My mom has been making these for years. Growing up, these were a special weekend treat every fall. They take a little longer to prepare than your more typical pancake batter because there are few extra steps such as steeping the oats, and beating the egg whites, but are certainly worth the extra effort.
The apples are really delicious with the oatcakes, but you could enjoy them other times of the year with different fruit as well. Blueberries, peaches or pears would all be great too, even fresh sliced strawberries would work.
Adapted from Taste of Home, August/September 1994
Oatcakes: 1-1/2 cups milk 3/4 cup old-fashioned oats 2 tablespoons canola oil 2 tablespoons molasses 1 egg, lightly beaten 1 cup all-purpose flour 1-1/2 teaspoons baking powder 3/4 teaspoon ground cinnamon 1/4 teaspoon ground ginger 1/4 teaspoon baking soda 1/4 teaspoon salt 3 egg whites Warm Apple Topping: 2 tablespoons butter 5 medium tart apples, peeled and sliced 1 tablespoon lemon juice 1 teaspoon grated lemon peel (optional) 1/2 cup sugar 1 tablespoon cornstarch 1/8 teaspoon ground nutmeg Maple Syrup, if desired
In a microwave safe bowl or measuring cup, heat milk 2-4 minutes until the milk is hot and steaming, but not boiling; alternately you can heat in a small saucepan. Add oats, oil and molasses to hot milk; let oats soak for 5 minutes to soften. Combine remaining dry ingredients in a medium to large bowl while the oats are steeping. After the oats have soaked 5 minutes stir in the egg into the oats, lightly beating to break up yolk. Pour oat mixture into flour and stir just to moisten. Beat egg whites until soft peaks form; fold gently into batter. Set aside.
For the apples, heat butter in a skillet until foamy. Add the apples, lemon juice and peel (if using). If you aren’t a huge lemon fan, I would recommend leaving out the zest, and just adding the juice; the lemon flavor will be more subtle. Cook, uncovered, for 8-10 minutes, stirring gently and occasionally so apples soften, but stay somewhat intact. Add sugar, cornstarch and nutmeg and cook 2 minutes longer to thicken; switch to low heat until ready to serve, adding a little water if apples get too thick.

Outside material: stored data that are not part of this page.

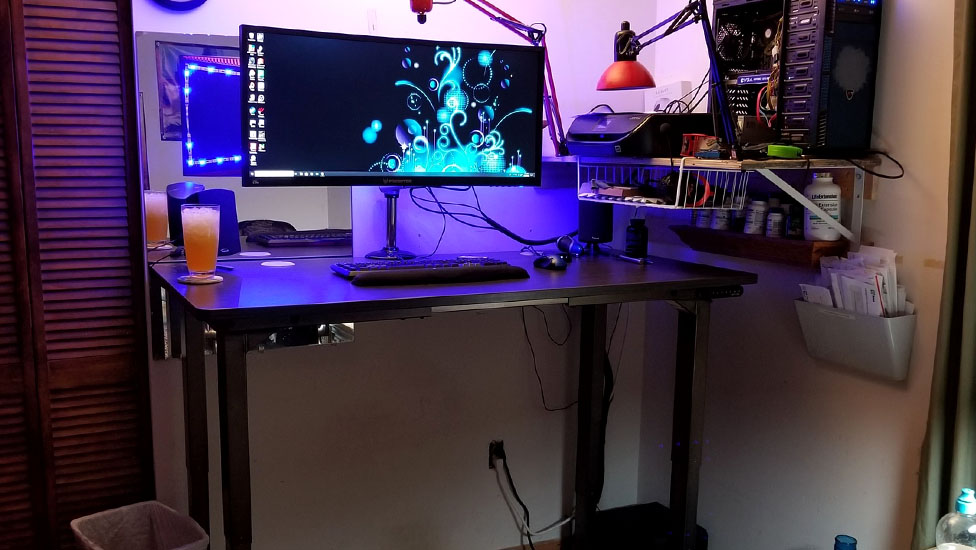 You are a GUI agent. You are given a task and a screenshot of the screen. Output one action in this format:
    pyautogui.click(x=<x>, y=<y>)
    Task: Click on the power outlet
    This screenshot has width=976, height=550.
    Given the screenshot: What is the action you would take?
    coord(497,451) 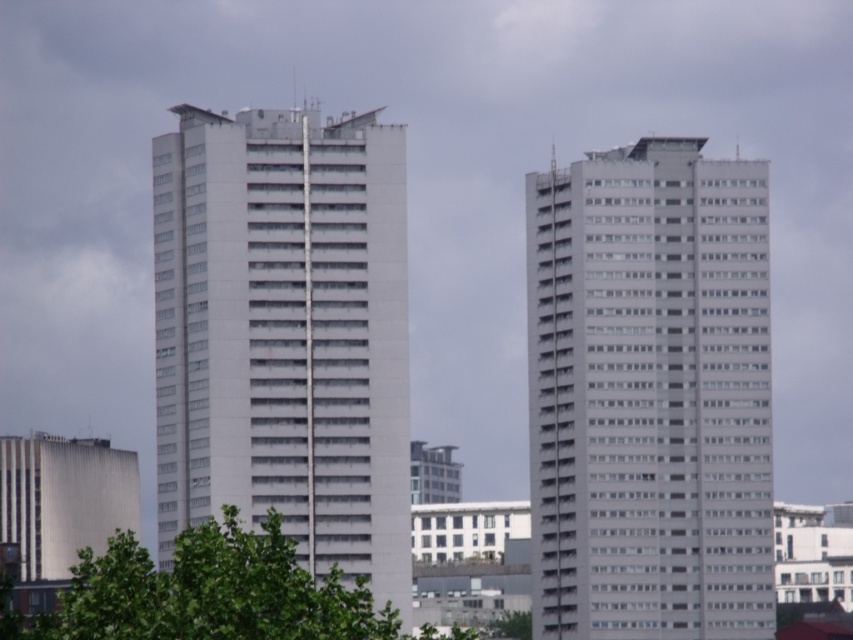 You are standing in front of the two identical highrise buildings. You notice two points marked on the image at coordinates point (589, 518) and point (401, 460). Which point is closer to you?

Point (401, 460) is closer to you because point (589, 518) is behind it.

You are a city planner reviewing the urban layout. You notice the white smooth building at right and the green leafy tree at center. Based on their heights, which one would require more consideration for wind resistance in high winds?

The white smooth building at right requires more consideration for wind resistance in high winds because it has a greater height compared to the green leafy tree at center, making it more susceptible to wind forces.

You are a city planner reviewing the urban layout. You notice the white smooth building at right and the green leafy tree at center. Which object is located higher in the image?

The white smooth building at right is positioned over the green leafy tree at center, meaning it is higher in the image. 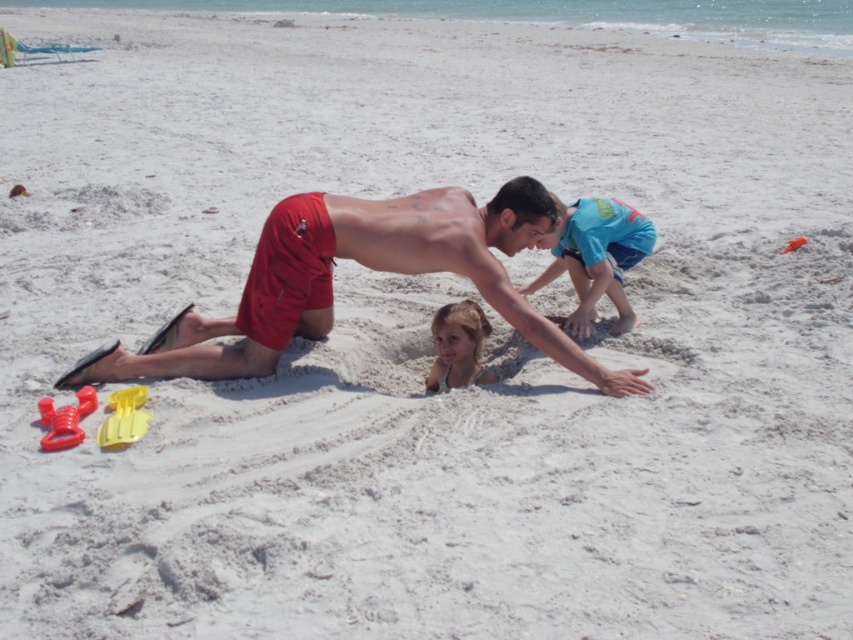 You are a photographer standing at the beach scene. You want to take a photo that includes both the point at coordinates (457, 246) and the point at (439, 364). Which of these two points should you focus on first to ensure both are in sharp focus?

You should focus on the point at coordinates (457, 246) first because it is closer to you than the point at (439, 364). By focusing on the closer point, the farther point will also be in focus due to the depth of field.

You are standing at the edge of the beach and see the red shorts at center and the orange plastic shovel at center. If you want to pick up the shovel first, can you reach it without moving from your current position?

The red shorts at center is 3.36 meters away from orange plastic shovel at center. Since the distance is more than arm length, you cannot reach the orange plastic shovel at center without moving closer. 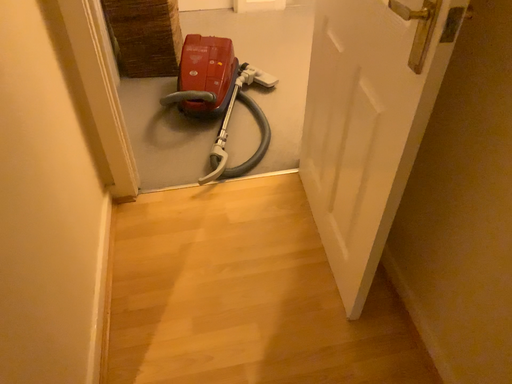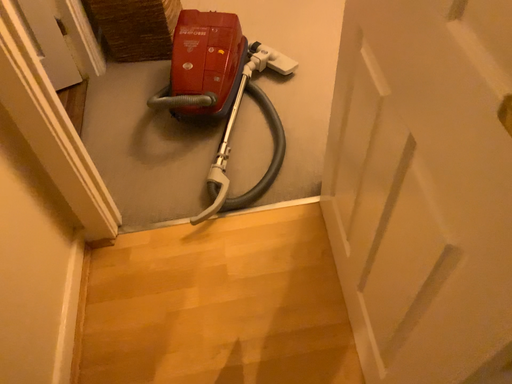 Question: How did the camera likely rotate when shooting the video?

Choices:
 (A) rotated upward
 (B) rotated downward

Answer: (B) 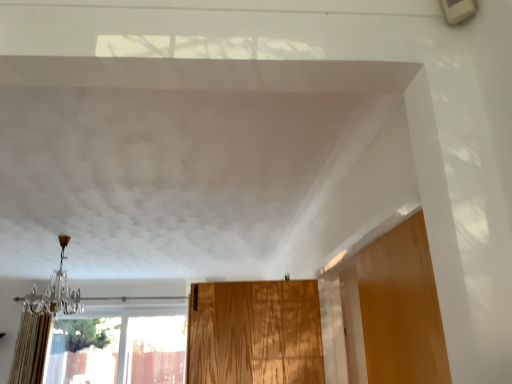 Question: Looking at the image, does beige textured curtain at left seem bigger or smaller compared to crystal glass chandelier at left?

Choices:
 (A) big
 (B) small

Answer: (A)

Question: Is beige textured curtain at left in front of or behind crystal glass chandelier at left in the image?

Choices:
 (A) behind
 (B) front

Answer: (A)

Question: Estimate the real-world distances between objects in this image. Which object is closer to the beige textured curtain at left?

Choices:
 (A) crystal glass chandelier at left
 (B) transparent glass window at lower left

Answer: (A)

Question: Considering the real-world distances, which object is farthest from the crystal glass chandelier at left?

Choices:
 (A) beige textured curtain at left
 (B) transparent glass window at lower left

Answer: (B) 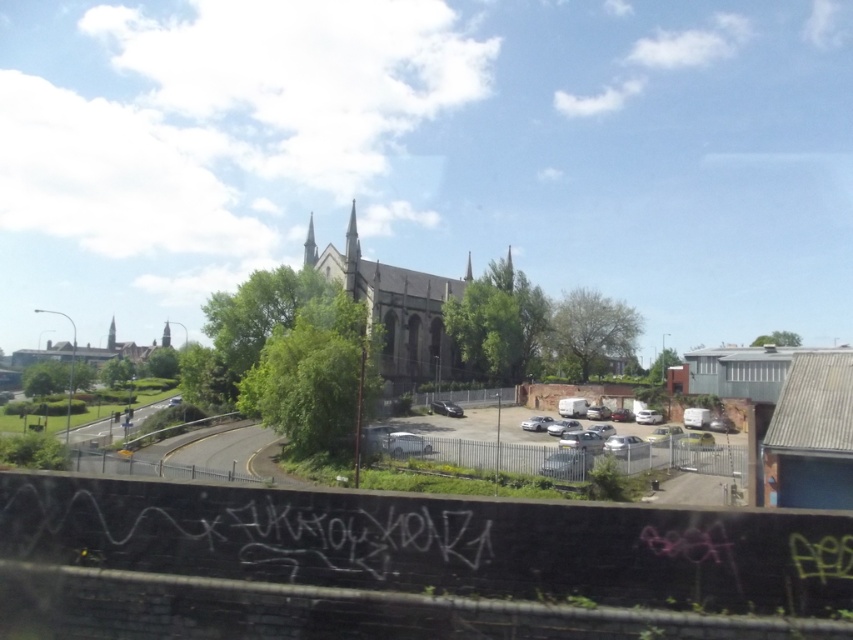 Can you confirm if dark gray stone church at center is shorter than matte gray building at center?

No, dark gray stone church at center is not shorter than matte gray building at center.

Describe the element at coordinates (396, 308) in the screenshot. I see `dark gray stone church at center` at that location.

This screenshot has height=640, width=853. I want to click on dark gray stone church at center, so click(396, 308). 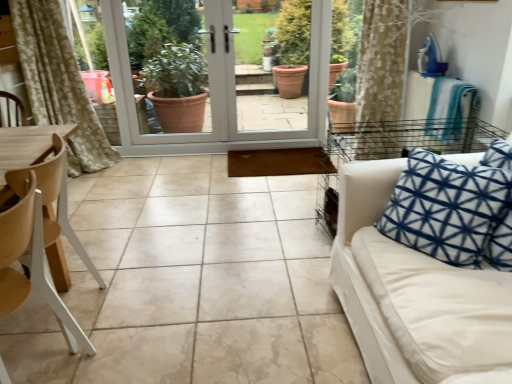 Question: Is wooden at left, the 2th chair in the front-to-back sequence, not within white glossy screen door at center?

Choices:
 (A) no
 (B) yes

Answer: (B)

Question: Considering the relative sizes of wooden at left, placed as the 1th chair when sorted from back to front, and white glossy screen door at center in the image provided, is wooden at left, placed as the 1th chair when sorted from back to front, thinner than white glossy screen door at center?

Choices:
 (A) yes
 (B) no

Answer: (B)

Question: Does wooden at left, placed as the 1th chair when sorted from back to front, lie behind white glossy screen door at center?

Choices:
 (A) yes
 (B) no

Answer: (B)

Question: Is wooden at left, the 2th chair in the front-to-back sequence, taller than white glossy screen door at center?

Choices:
 (A) yes
 (B) no

Answer: (B)

Question: From the image's perspective, is white wood chair at left, the 2th chair from the back, positioned above or below wooden at left, the 2th chair in the front-to-back sequence?

Choices:
 (A) above
 (B) below

Answer: (B)

Question: In terms of width, does white wood chair at left, the 1th chair positioned from the front, look wider or thinner when compared to wooden at left, the 2th chair in the front-to-back sequence?

Choices:
 (A) thin
 (B) wide

Answer: (A)

Question: In the image, is white wood chair at left, the 2th chair from the back, on the left side or the right side of wooden at left, the 2th chair in the front-to-back sequence?

Choices:
 (A) left
 (B) right

Answer: (B)

Question: Is white wood chair at left, the 2th chair from the back, spatially inside wooden at left, the 2th chair in the front-to-back sequence, or outside of it?

Choices:
 (A) outside
 (B) inside

Answer: (A)

Question: Relative to white fabric couch at right, is white glossy screen door at center in front or behind?

Choices:
 (A) behind
 (B) front

Answer: (A)

Question: Is white glossy screen door at center to the left or to the right of white fabric couch at right in the image?

Choices:
 (A) left
 (B) right

Answer: (A)

Question: In terms of size, does white glossy screen door at center appear bigger or smaller than white fabric couch at right?

Choices:
 (A) big
 (B) small

Answer: (B)

Question: Does point (207, 19) appear closer or farther from the camera than point (379, 345)?

Choices:
 (A) farther
 (B) closer

Answer: (A)

Question: Considering the positions of white fabric couch at right and white glossy screen door at center in the image, is white fabric couch at right taller or shorter than white glossy screen door at center?

Choices:
 (A) tall
 (B) short

Answer: (B)

Question: In the image, is white fabric couch at right positioned in front of or behind white glossy screen door at center?

Choices:
 (A) behind
 (B) front

Answer: (B) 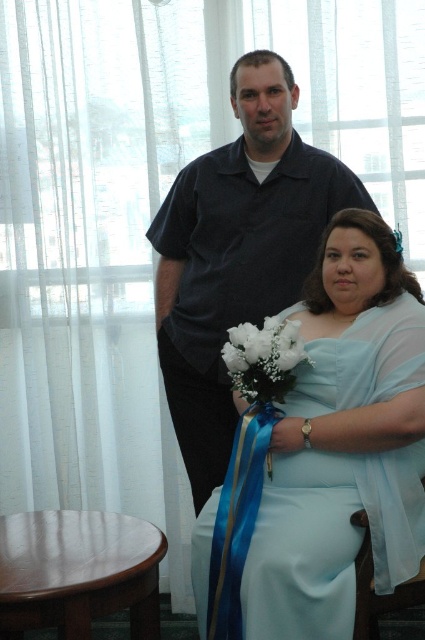 You are a photographer setting up for a portrait. You need to place a small light between the brown wooden stool at lower left and the white silk bouquet at lower center. Based on their positions, which object should the light be closer to?

The light should be placed closer to the brown wooden stool at lower left because it is closer to the viewer than the white silk bouquet at lower center.

You are a photographer at a formal event. You want to capture a closeup shot of the blue satin ribbon at lower center while ensuring the light blue satin dress at lower center remains in the frame. Given the distance between them is 4.38 inches, what is the minimum focal length lens you should use if your camera sensor has a diagonal of 1.5 inches and you want both objects to fit within the frame?

The minimum focal length lens required is calculated using the formula focal length equals sensor diagonal multiplied by distance between objects divided by sensor diagonal. However, since both objects are within 4.38 inches apart and the sensor diagonal is 1.5 inches, a lens with focal length shorter than 1.5 inches would be needed to capture both. But standard camera lenses typically have focal lengths starting around 24mm or higher. This suggests either the distance measurement is in camera sensor terms,

You are a photographer at a formal event. You need to adjust the lighting to ensure both the light blue satin dress at lower center and the blue satin ribbon at lower center are well lit. Based on their positions, which object should you focus on first to ensure proper lighting?

The light blue satin dress at lower center is above the blue satin ribbon at lower center, so you should focus on lighting the light blue satin dress at lower center first as it is higher and might cast shadows on the lower ribbon. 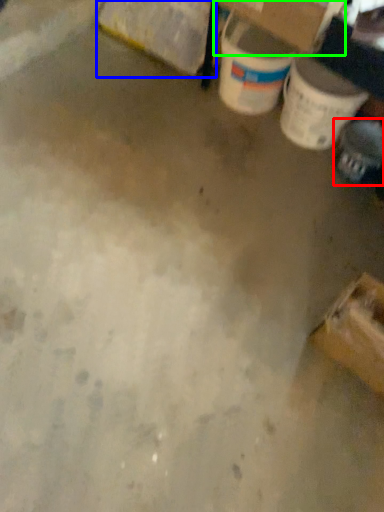 Question: Based on their relative distances, which object is nearer to footwear (highlighted by a red box)? Choose from cardboard box (highlighted by a blue box) and cardboard box (highlighted by a green box).

Choices:
 (A) cardboard box
 (B) cardboard box

Answer: (B) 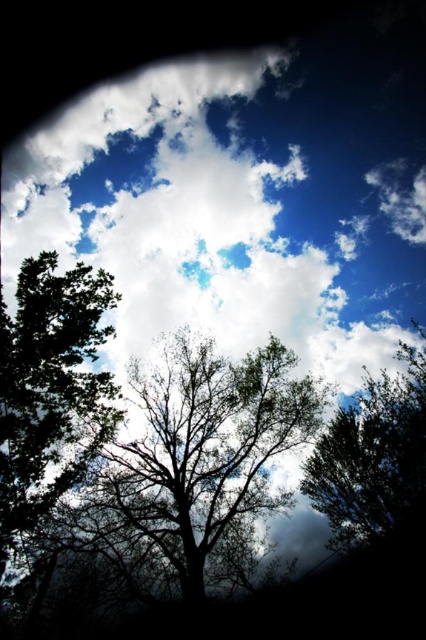 You are an artist trying to paint the scene. You notice two trees at the center of the image. Which tree is closer to the ground, the silhouette leafy tree at center or the green leafy tree at center?

The silhouette leafy tree at center is located below the green leafy tree at center, so the silhouette leafy tree at center is closer to the ground.

You are standing in the scene looking at the sky. There is a point at coordinates (192, 458). What object is located at that point?

The point at coordinates (192, 458) indicates a silhouette leafy tree at center.

You are an artist trying to paint the scene. You notice two trees at the center of the image. Which one is wider, the silhouette leafy tree at center or the green leafy tree at center?

The silhouette leafy tree at center might be wider than the green leafy tree at center according to the description. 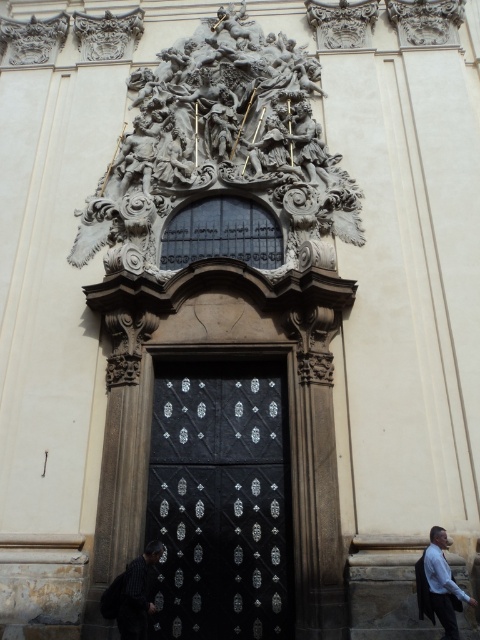 Based on the photo, you are a visitor standing at the entrance of the grand building and notice both the polished stone sculpture at upper center and the light blue shirt at lower right. Which object is positioned higher in the scene?

The polished stone sculpture at upper center is located above the light blue shirt at lower right, so it is positioned higher in the scene.

You are standing at the entrance of the grand building and want to take a photo. There are two points marked on the door, one at coordinate point (192, 152) and the other at point (166, 556). Which point will appear closer to the camera in your photo?

Point (192, 152) is further to the camera than point (166, 556), so in the photo, point (192, 152) will appear closer to the camera than point (166, 556).

You are a painter standing at the entrance of the grand building. You need to decide which object, the black textured metal door at center or the light blue shirt at lower right, requires more vertical space to paint a realistic representation. Which one should you focus on first?

The black textured metal door at center is much taller than the light blue shirt at lower right, so you should focus on painting the black textured metal door at center first to ensure it has enough vertical space. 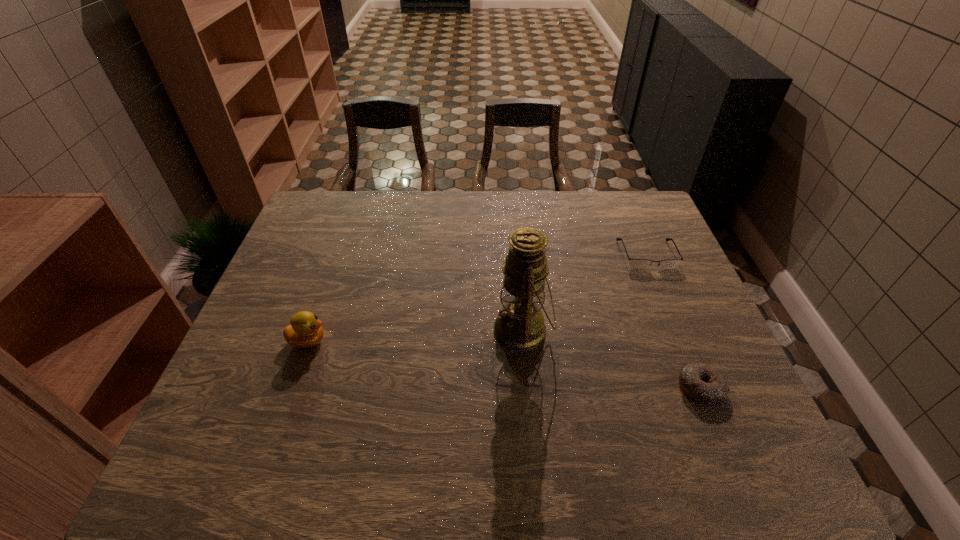 Where is `free location that satisfies the following two spatial constraints: 1. on the front side of the second object from left to right; 2. on the face of the second tallest object`? The height and width of the screenshot is (540, 960). free location that satisfies the following two spatial constraints: 1. on the front side of the second object from left to right; 2. on the face of the second tallest object is located at coordinates (524, 341).

Find the location of a particular element. This screenshot has height=540, width=960. free space that satisfies the following two spatial constraints: 1. on the back side of the nearest object; 2. on the face of the duckling is located at coordinates (681, 341).

Where is `free space that satisfies the following two spatial constraints: 1. on the back side of the nearest object; 2. on the face of the leftmost object`? The image size is (960, 540). free space that satisfies the following two spatial constraints: 1. on the back side of the nearest object; 2. on the face of the leftmost object is located at coordinates (681, 341).

You are a GUI agent. You are given a task and a screenshot of the screen. Output one action in this format:
    pyautogui.click(x=<x>, y=<y>)
    Task: Click on the free point that satisfies the following two spatial constraints: 1. on the front side of the oil lamp; 2. on the face of the third shortest object
    The image size is (960, 540).
    Given the screenshot: What is the action you would take?
    pyautogui.click(x=524, y=341)

Identify the location of vacant space that satisfies the following two spatial constraints: 1. on the front-facing side of the spectacles; 2. on the face of the duckling. (x=683, y=341).

I want to click on vacant space that satisfies the following two spatial constraints: 1. on the front-facing side of the farthest object; 2. on the face of the second tallest object, so click(683, 341). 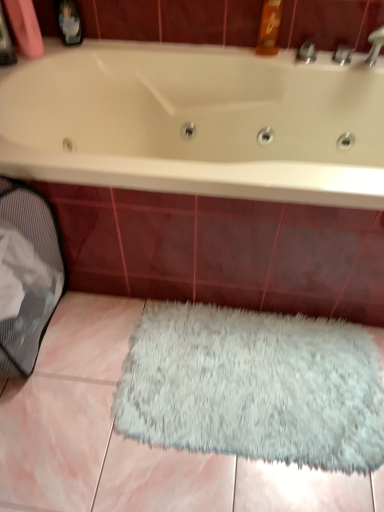 Measure the distance between point (82,51) and camera.

Point (82,51) is 1.54 meters away from camera.

Where is `white fluffy rug at lower center`? This screenshot has height=512, width=384. white fluffy rug at lower center is located at coordinates (254, 386).

What do you see at coordinates (254, 386) in the screenshot? I see `white fluffy rug at lower center` at bounding box center [254, 386].

The width and height of the screenshot is (384, 512). I want to click on white glossy bathtub at upper center, so click(x=197, y=122).

Is white fluffy rug at lower center positioned in front of gray mesh laundry basket at lower left?

No, it is not.

From the image's perspective, is white fluffy rug at lower center positioned above or below gray mesh laundry basket at lower left?

Based on their image positions, white fluffy rug at lower center is located beneath gray mesh laundry basket at lower left.

Is white fluffy rug at lower center not within gray mesh laundry basket at lower left?

That's correct, white fluffy rug at lower center is outside of gray mesh laundry basket at lower left.

Image resolution: width=384 pixels, height=512 pixels. I want to click on bathtub in front of the white fluffy rug at lower center, so click(197, 122).

Does white fluffy rug at lower center contain white glossy bathtub at upper center?

No.

Is white fluffy rug at lower center oriented towards white glossy bathtub at upper center?

No, white fluffy rug at lower center is not aimed at white glossy bathtub at upper center.

Based on the photo, from the image's perspective, is white fluffy rug at lower center positioned above or below white glossy bathtub at upper center?

Clearly, from the image's perspective, white fluffy rug at lower center is below white glossy bathtub at upper center.

Identify the location of bathtub on the right of gray mesh laundry basket at lower left. (197, 122).

Between white glossy bathtub at upper center and gray mesh laundry basket at lower left, which one appears on the left side from the viewer's perspective?

Positioned to the left is gray mesh laundry basket at lower left.

Based on their sizes in the image, would you say white glossy bathtub at upper center is bigger or smaller than gray mesh laundry basket at lower left?

Clearly, white glossy bathtub at upper center is larger in size than gray mesh laundry basket at lower left.

From a real-world perspective, is white glossy bathtub at upper center physically located above or below gray mesh laundry basket at lower left?

white glossy bathtub at upper center is above gray mesh laundry basket at lower left.

Is point (23, 240) farther from viewer compared to point (155, 167)?

Yes, it is.

Relative to white glossy bathtub at upper center, is gray mesh laundry basket at lower left in front or behind?

Clearly, gray mesh laundry basket at lower left is in front of white glossy bathtub at upper center.

I want to click on bathtub on the right of gray mesh laundry basket at lower left, so click(197, 122).

Is gray mesh laundry basket at lower left oriented away from white glossy bathtub at upper center?

No, white glossy bathtub at upper center is not at the back of gray mesh laundry basket at lower left.

From the picture: Is gray mesh laundry basket at lower left positioned far away from white fluffy rug at lower center?

No, gray mesh laundry basket at lower left is not far away from white fluffy rug at lower center.

Locate an element on the screen. laundry basket lying above the white fluffy rug at lower center (from the image's perspective) is located at coordinates (26, 275).

Considering the sizes of objects gray mesh laundry basket at lower left and white fluffy rug at lower center in the image provided, who is smaller, gray mesh laundry basket at lower left or white fluffy rug at lower center?

white fluffy rug at lower center is smaller.

From the image's perspective, which one is positioned lower, gray mesh laundry basket at lower left or white fluffy rug at lower center?

white fluffy rug at lower center is shown below in the image.

How different are the orientations of white glossy bathtub at upper center and white fluffy rug at lower center in degrees?

white glossy bathtub at upper center and white fluffy rug at lower center are facing 90.2 degrees away from each other.

Looking at this image, is white glossy bathtub at upper center situated inside white fluffy rug at lower center or outside?

white glossy bathtub at upper center is not enclosed by white fluffy rug at lower center.

Which is behind, point (87, 44) or point (148, 374)?

The point (87, 44) is more distant.

Where is `laundry basket on the left of white fluffy rug at lower center`? The width and height of the screenshot is (384, 512). laundry basket on the left of white fluffy rug at lower center is located at coordinates (26, 275).

Locate an element on the screen. This screenshot has width=384, height=512. doormat located behind the white glossy bathtub at upper center is located at coordinates pyautogui.click(x=254, y=386).

Which object lies nearer to the anchor point gray mesh laundry basket at lower left, white fluffy rug at lower center or white glossy bathtub at upper center?

white glossy bathtub at upper center lies closer to gray mesh laundry basket at lower left than the other object.

Estimate the real-world distances between objects in this image. Which object is further from white fluffy rug at lower center, gray mesh laundry basket at lower left or white glossy bathtub at upper center?

Based on the image, white glossy bathtub at upper center appears to be further to white fluffy rug at lower center.

Looking at this image, looking at the image, which one is located closer to white glossy bathtub at upper center, gray mesh laundry basket at lower left or white fluffy rug at lower center?

The object closer to white glossy bathtub at upper center is gray mesh laundry basket at lower left.

Which object lies further to the anchor point white fluffy rug at lower center, white glossy bathtub at upper center or gray mesh laundry basket at lower left?

The object further to white fluffy rug at lower center is white glossy bathtub at upper center.

When comparing their distances from gray mesh laundry basket at lower left, does white glossy bathtub at upper center or white fluffy rug at lower center seem closer?

white glossy bathtub at upper center is closer to gray mesh laundry basket at lower left.

Considering their positions, is white fluffy rug at lower center positioned closer to white glossy bathtub at upper center than gray mesh laundry basket at lower left?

To cook oatcakes, pour batter by 1/4 cupfuls onto a heated and greased griddle or non-stick skilled. Cook until bubbles form; turn and cook until browned on other side. I cooked mine on medium heat, because they were browning too quickly on higher heat, but you will need to adjust for the pan you are cooking on. These are best served directly from pan to plate, topped with the warm apples. If you prefer to cook all the oatcakes and serve them at the same time, I like to keep the oven on warm, and place the cooked oatcakes on top of a baking pan topped with cookie rack, so they don’t get soggy.